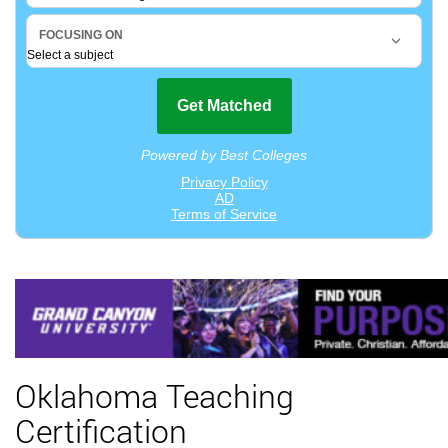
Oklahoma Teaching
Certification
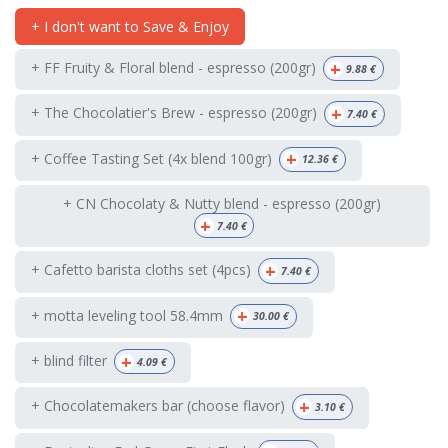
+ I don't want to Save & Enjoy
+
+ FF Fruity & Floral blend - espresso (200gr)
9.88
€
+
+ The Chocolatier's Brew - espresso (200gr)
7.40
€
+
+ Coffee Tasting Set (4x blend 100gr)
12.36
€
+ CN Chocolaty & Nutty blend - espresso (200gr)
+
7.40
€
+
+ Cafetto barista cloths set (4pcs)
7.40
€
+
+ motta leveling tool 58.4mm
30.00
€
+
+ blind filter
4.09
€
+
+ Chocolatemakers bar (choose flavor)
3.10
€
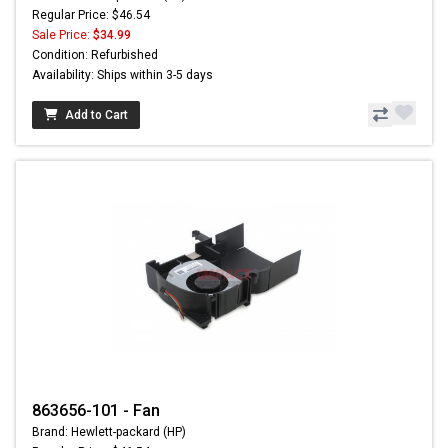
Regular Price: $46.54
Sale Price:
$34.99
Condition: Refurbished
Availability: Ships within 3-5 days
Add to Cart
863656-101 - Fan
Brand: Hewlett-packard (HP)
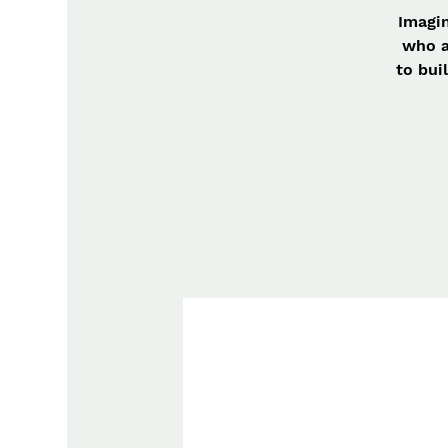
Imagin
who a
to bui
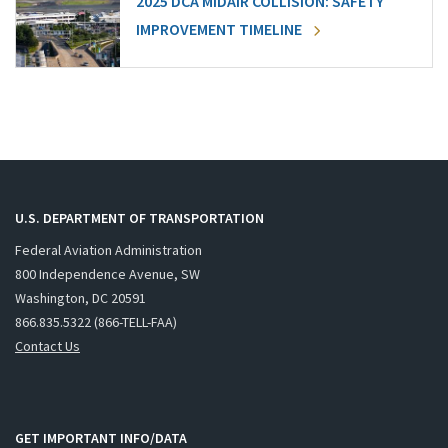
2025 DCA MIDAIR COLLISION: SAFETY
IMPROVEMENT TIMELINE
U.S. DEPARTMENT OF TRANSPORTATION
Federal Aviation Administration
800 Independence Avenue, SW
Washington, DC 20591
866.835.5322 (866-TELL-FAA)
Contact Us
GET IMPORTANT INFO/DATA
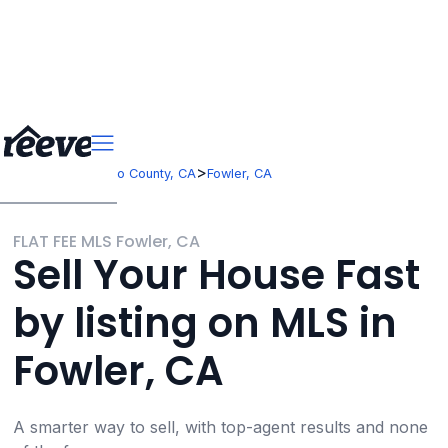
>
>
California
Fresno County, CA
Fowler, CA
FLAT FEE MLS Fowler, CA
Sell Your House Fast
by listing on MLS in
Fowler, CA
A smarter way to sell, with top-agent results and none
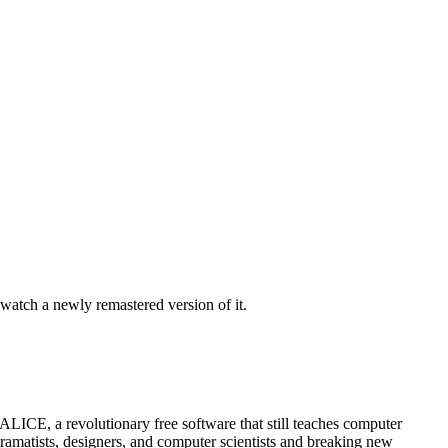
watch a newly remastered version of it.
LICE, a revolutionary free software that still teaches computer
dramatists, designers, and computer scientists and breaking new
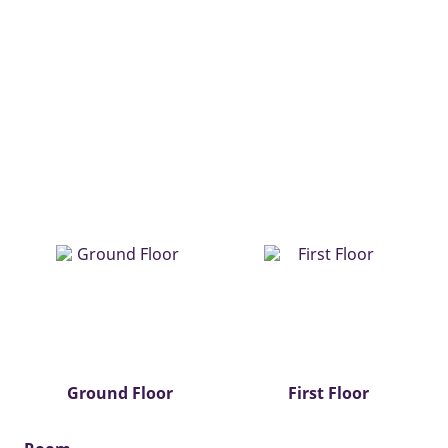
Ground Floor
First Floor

▶ [WHAT YOU HAVE TO DO]: These entries are to be printed again word for word, except for the pictures.

▶ [OUTPUT FOR THIS EXERCISE]:
Oklahoma Teaching
Certification
+ I don't want to Save & Enjoy
+
+ FF Fruity & Floral blend - espresso (200gr)
9.88
€
+
+ The Chocolatier's Brew - espresso (200gr)
7.40
€
+
+ Coffee Tasting Set (4x blend 100gr)
12.36
€
+ CN Chocolaty & Nutty blend - espresso (200gr)
+
7.40
€
+
+ Cafetto barista cloths set (4pcs)
7.40
€
+
+ motta leveling tool 58.4mm
30.00
€
+
+ blind filter
4.09
€
+
+ Chocolatemakers bar (choose flavor)
3.10
€
Regular Price: $46.54
Sale Price:
$34.99
Condition: Refurbished
Availability: Ships within 3-5 days
Add to Cart
863656-101 - Fan
Brand: Hewlett-packard (HP)
Imagin
who a
to bui
2025 DCA MIDAIR COLLISION: SAFETY
IMPROVEMENT TIMELINE
U.S. DEPARTMENT OF TRANSPORTATION
Federal Aviation Administration
800 Independence Avenue, SW
Washington, DC 20591
866.835.5322 (866-TELL-FAA)
Contact Us
GET IMPORTANT INFO/DATA
>
>
California
Fresno County, CA
Fowler, CA
FLAT FEE MLS Fowler, CA
Sell Your House Fast
by listing on MLS in
Fowler, CA
A smarter way to sell, with top-agent results and none
watch a newly remastered version of it.
LICE, a revolutionary free software that still teaches computer
dramatists, designers, and computer scientists and breaking new
Ground Floor
First Floor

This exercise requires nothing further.